Las clases medias en Argentina

No existe una única clase media, que sea monolítica y homogénea

/ 23 de mayo de 2020 / 06:30

Hace más de tres meses me preguntaba en otro artículo “cuántas clases medias caben en la clase media”. La intención de ese texto no era precisar un número exacto ni cerrado de clases medias; ni siquiera tener una única respuesta que permitiera identificar la amplia tipología de clases medias posibles. El verdadero objetivo fue afirmar que no existe una única clase media, que sea monolítica y homogénea. La casuística al interior de esa categoría sociológica es tan variada como factores consideremos. Todo depende en gran medida de la episteme local, porque el concepto de clase media no puede ser “importado” de otras latitudes como si cada país tuviera la misma historia y los mismos hábitos y costumbres, patrones culturales, niveles económicos, etc. Y, además, tampoco podemos olvidar la dimensión subjetiva en torno a la lógica aspiracional, que permite diferenciar una gran variedad de matices al interior de ese totum revolutum llamado “clase media”.
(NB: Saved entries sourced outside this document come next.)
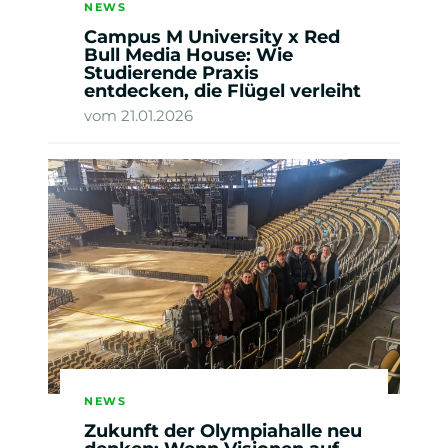
NEWS
Campus M University x Red
Bull Media House: Wie
Studierende Praxis
entdecken, die Flügel verleiht
vom 21.01.2026
NEWS
Zukunft der Olympiahalle neu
Bajo ese marco referencial, cada país requiere su propio análisis. En Argentina, según la mayoría de estudios, la clase media es, precisamente, el grupo poblacional más nutrido. Pero la pregunta es la misma de la que partíamos, aunque esta vez adaptada a una realidad concreta: ¿cuántas clases medias hay en Argentina? A esta cuestión se podría responder desde una perspectiva doble.

Por un lado, siguiendo los enfoques clásicos denominados “objetivos”, a partir de una variable focal muy economicista (ingreso, consumo), podemos realizar un análisis pormenorizado de la distribución intra “clase media”. Así podríamos observar cómo existe una gran dispersión de casos. En Argentina, si mirásemos únicamente al bloque de la “clase media”, podríamos afirmar que entre el primer trimestre de 2015 y el de 2019, ese grupo pasó de ser el 43,5% al 37,4%, en términos “objetivos”. Sin embargo, de esta manera no estaríamos identificando toda la problemática real al interior de ese gran espacio, porque no advertiríamos que seguramente hay muchos ciudadanos que durante el ciclo macrista se vieron perjudicados en su nivel de ingreso y consumo, y quedaron “rozándose” con el umbral de la pobreza. A esos, el Banco Mundial les llama “casi clase media”. Y no sería justo de ninguna manera que a ese grupo más vulnerable lo equiparáramos con aquellos que están al otro extremo de la distribución intra clase media, que son casi más clase alta que media.

Por otro lado, está la dimensión subjetiva, basada en la autopercepción. Este enfoque no es ni mejor ni peor que el anterior, sino que es necesariamente complementario del otro para tener una visión más integral y compleja del fenómeno clasemediero en Argentina. En el Centro Estratégico Latinoamericano de Geopolítica (Celag), en la última encuesta realizada para todo el país (mayo 2020), preguntamos precisamente por esa variable, y los resultados ayudan a entender mejor la compleja heterogeneidad existente de la “clase media”: a) el 41% se autopercibe como “clase media de toda la vida (CMTV)”, b) 27,8% como “clase media con miedo a ser baja (CMMSB)”, c) 7,1% como “nueva clase media (NCM)”, y d) 3,2% como “clase media-alta”.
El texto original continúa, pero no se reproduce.